Last modified: 2013-03-16 12:55:43 UTC
The "size" (bytes) of each revision is not available in revisions prior to the introduction of this feature. Please recompute all the missing "size" values on the entire Wiki. I notice this while using the API to extract the size of old revisions from Wikipedia.
Probably we should compute rev_size on demand if it isn't available and update the database?
@Bryan Tong Minh: I think it is a good option. Eventually all articles would be updated and it would work in all MediaWiki installations. However, it might be easier to run an update script to solve the issue. In the end, its up to the sysadmins to decide :) Please vote the bug up so that it gets fixed.
Removed shell keyword, as there's nothing to do on shell yet - a maintenance script would have to be written I guess?
Created attachment 5981 [details] Proposed patch Proposed patch. Have no opportunity to test it atm.
*** Bug 17421 has been marked as a duplicate of this bug. ***
On-demand size expansion could potentially be expensive for interactive use (eg pulling up a history view with a few hundred revisions); it also wouldn't handle cases like Special:Longpages / Special:Shortpges generation. Bug 18881 covers a request for a maintenance script to update them in bulk.
A maintenance script to populate rev_len for old revisions was added in r63221. Now someone just needs to run it. Adding back "shell" keyword, removing "patch" and "need-review".
Running right now...
Completed for all wikis but enwiki. 650 Million records reviewed so far. enwiki has some 350 Million more that needs to be reviewed and the process runs much much slower on enwiki than on any other wiki.
Great! Thank you, JeLuF.
About 600-700 hours to go...
(In reply to comment #11) > About 600-700 hours to go... It takes longer than the dump script?!? That's slightly bizarre. And an average of less than 2 revs/sec? Is it spending most of its time waiting for slaves or something?

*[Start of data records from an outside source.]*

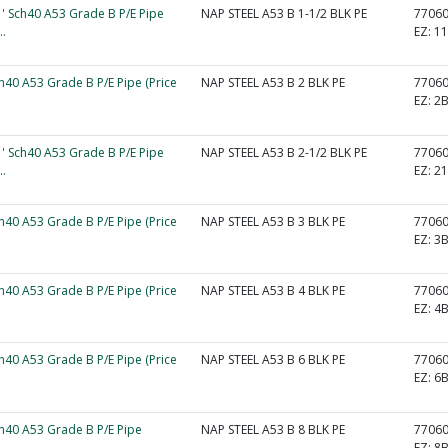
1' Sch40 A53 Grade B P/E Pipe
NAP STEEL A53 B 1-1/2 BLK PE
7706
..
EZ:
1
ch40 A53 Grade B P/E Pipe (Price
NAP STEEL A53 B 2 BLK PE
7706
EZ:
2
1' Sch40 A53 Grade B P/E Pipe
NAP STEEL A53 B 2-1/2 BLK PE
7706
..
EZ:
2
ch40 A53 Grade B P/E Pipe (Price
NAP STEEL A53 B 3 BLK PE
7706
EZ:
3
ch40 A53 Grade B P/E Pipe (Price
NAP STEEL A53 B 4 BLK PE
7706
EZ:
4
ch40 A53 Grade B P/E Pipe (Price
NAP STEEL A53 B 6 BLK PE
7706
EZ:
6
ch40 A53 Grade B P/E Pipe
NAP STEEL A53 B 8 BLK PE
7706
EZ:
8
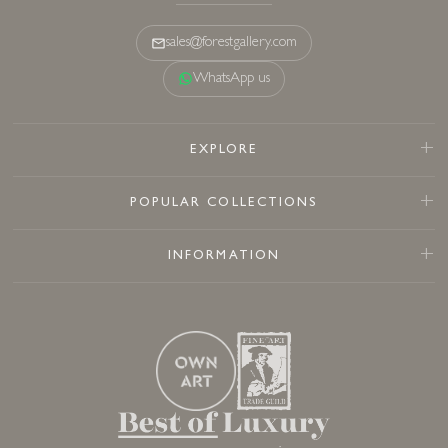
sales@forestgallery.com
WhatsApp us
EXPLORE
POPULAR COLLECTIONS
INFORMATION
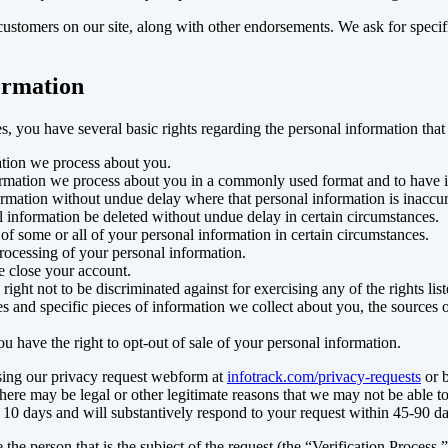
ustomers on our site, along with other endorsements. We ask for specifi
formation
s, you have several basic rights regarding the personal information that
ation we process about you.
formation we process about you in a commonly used format and to have it
ormation without undue delay where that personal information is inaccur
l information be deleted without undue delay in certain circumstances.
 of some or all of your personal information in certain circumstances.
rocessing of your personal information.
e close your account.
 right not to be discriminated against for exercising any of the rights lis
s and specific pieces of information we collect about you, the sources o
u have the right to opt-out of sale of your personal information.
using our privacy request webform at
infotrack.com/privacy-requests
or 
there may be legal or other legitimate reasons that we may not be able 
 10 days and will substantively respond to your request within 45-90 da
 the person that is the subject of the request (the “Verification Process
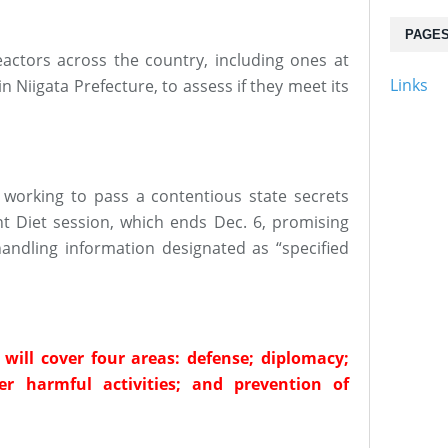
PAGE
eactors across the country, including ones at
Links
 Niigata Prefecture, to assess if they meet its
s working to pass a contentious state secrets
nt Diet session, which ends Dec. 6, promising
handling information designated as “specified
s will cover four areas: defense; diplomacy;
r harmful activities; and prevention of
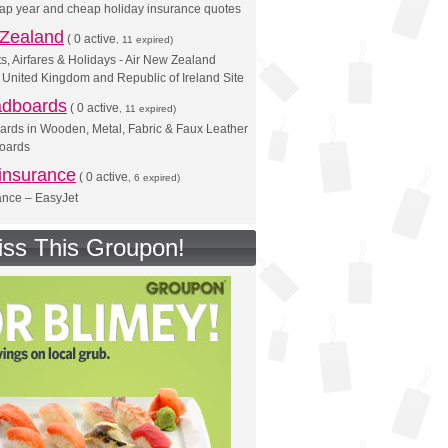
 gap year and cheap holiday insurance quotes
 Zealand
(
0 active
, 11 expired)
s, Airfares & Holidays - Air New Zealand
 - United Kingdom and Republic of Ireland Site
adboards
(
0 active
, 11 expired)
rds in Wooden, Metal, Fabric & Faux Leather
boards
insurance
(
0 active
, 6 expired)
ance – EasyJet
iss This Groupon!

enwiki ... doing rev_id from 43'814'001 to 43'816'000 (total: 363'892'360) in 14.42 seconds, estimated completion in 641.3 hours 2000 revisions in 14 seconds is the current speed. It will become faster at the end when the revisions already have rev_len set.
(In reply to comment #12) I haven't checked, but my guess would be that the dump scripts know how to deal efficiently with Wikimedia's peculiar ways of storing article text. populateRevisionLength.php doesn't, it just fetches the text of one revision at a time, which is probably not optimal when multiple revisions are stored in a single compressed blob. I'll let others who know more about the storage backend stuff decide whether optimizing it somehow would be worth the effort, given that it's never going to be run on Wikimedia wikis again.
The ticket was open for about 30 months. I think it can wait for another month for completion...
The dump scripts read old revisions from previous dump files; that's why they are faster. When we run them without the so-called prefetch option, they are very slow, much slower than the populateRevisionLength script. We are seeing about 38 revs/second.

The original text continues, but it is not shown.